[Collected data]
-----

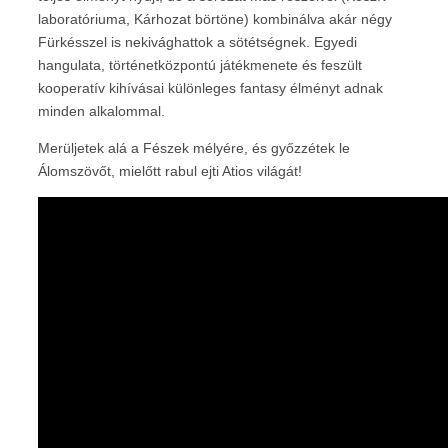
laboratóriuma, Kárhozat börtöne) kombinálva akár négy
Fürkésszel is nekivághattok a sötétségnek. Egyedi
hangulata, történetközpontú játékmenete és feszült
kooperatív kihívásai különleges fantasy élményt adnak
minden alkalommal.
Merüljetek alá a Fészek mélyére, és győzzétek le
Álomszövőt, mielőtt rabul ejti Atios világát!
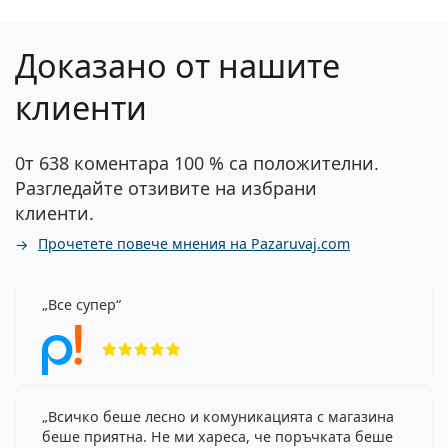
Доказано от нашите
клиенти
0т 638 коментара 100 % са положителни.
Разгледайте отзивите на избрани
клиенти.
Прочетете повече мнения на Pazaruvaj.com
Все супер
Рейтинг 5 от 5
Всичко беше лесно и комуникацията с магазина
беше приятна. Не ми хареса, че поръчката беше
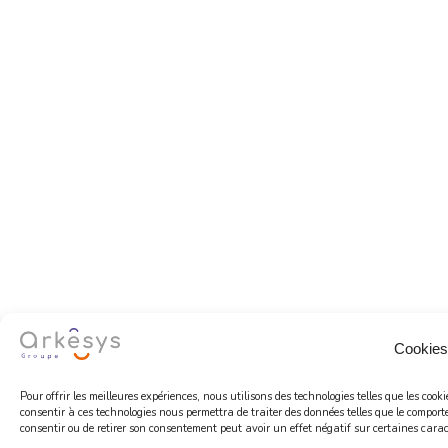
Cookies
Pour offrir les meilleures expériences, nous utilisons des technologies telles que les coo
consentir à ces technologies nous permettra de traiter des données telles que le comport
consentir ou de retirer son consentement peut avoir un effet négatif sur certaines caract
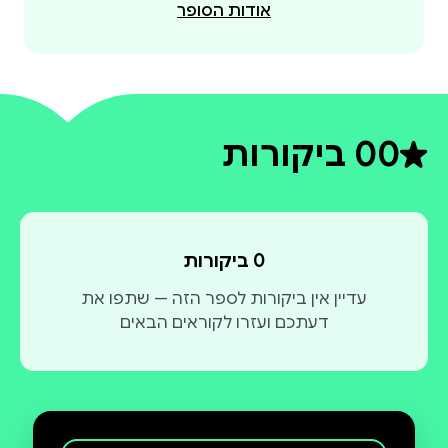
אודות הסופר
0
0 ביקורות
דירוג ממוצע 0 מתוך 5
0 ביקורות
עדיין אין ביקורות לספר הזה — שתפו את
דעתכם ועזרו לקוראים הבאים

-----

**Action item:** Retype the data exactly as it stands, but keep the images out of your copy.

**Answer space:**
laboratóriuma, Kárhozat börtöne) kombinálva akár négy
Fürkésszel is nekivághattok a sötétségnek. Egyedi
hangulata, történetközpontú játékmenete és feszült
kooperatív kihívásai különleges fantasy élményt adnak
minden alkalommal.
Merüljetek alá a Fészek mélyére, és győzzétek le
Álomszövőt, mielőtt rabul ejti Atios világát!
Доказано от нашите
клиенти
0т 638 коментара 100 % са положителни.
Разгледайте отзивите на избрани
клиенти.
Прочетете повече мнения на Pazaruvaj.com
Все супер
Рейтинг 5 от 5
Всичко беше лесно и комуникацията с магазина
беше приятна. Не ми хареса, че поръчката беше
Cookies
Pour offrir les meilleures expériences, nous utilisons des technologies telles que les coo
consentir à ces technologies nous permettra de traiter des données telles que le comport
consentir ou de retirer son consentement peut avoir un effet négatif sur certaines caract
אודות הסופר
0
0 ביקורות
דירוג ממוצע 0 מתוך 5
0 ביקורות
עדיין אין ביקורות לספר הזה — שתפו את
דעתכם ועזרו לקוראים הבאים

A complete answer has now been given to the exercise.